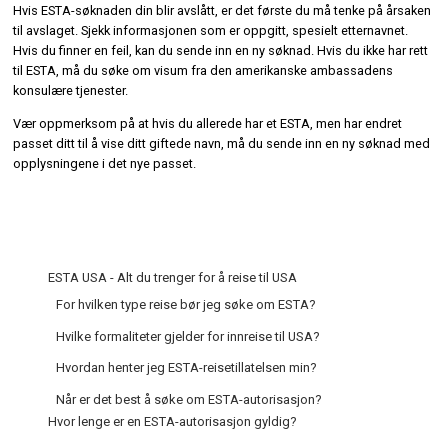
Hvis ESTA-søknaden din blir avslått, er det første du må tenke på årsaken
til avslaget. Sjekk informasjonen som er oppgitt, spesielt etternavnet.
Hvis du finner en feil, kan du sende inn en ny søknad. Hvis du ikke har rett
til ESTA, må du søke om visum fra den amerikanske ambassadens
konsulære tjenester.
Vær oppmerksom på at hvis du allerede har et ESTA, men har endret
passet ditt til å vise ditt giftede navn, må du sende inn en ny søknad med
opplysningene i det nye passet.
ESTA USA - Alt du trenger for å reise til USA
For hvilken type reise bør jeg søke om ESTA?
Hvilke formaliteter gjelder for innreise til USA?
Hvordan henter jeg ESTA-reisetillatelsen min?
Når er det best å søke om ESTA-autorisasjon?
Hvor lenge er en ESTA-autorisasjon gyldig?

• PROBLEM STATEMENT
Within the data above, the span starting at the line containing "til avslaget. Sjekk" and ending at the line containing "opplysningene i det nye passet." is to be retyped exactly, with no other lines.

• ANSWER TO THIS TASK
til avslaget. Sjekk informasjonen som er oppgitt, spesielt etternavnet.
Hvis du finner en feil, kan du sende inn en ny søknad. Hvis du ikke har rett
til ESTA, må du søke om visum fra den amerikanske ambassadens
konsulære tjenester.
Vær oppmerksom på at hvis du allerede har et ESTA, men har endret
passet ditt til å vise ditt giftede navn, må du sende inn en ny søknad med
opplysningene i det nye passet.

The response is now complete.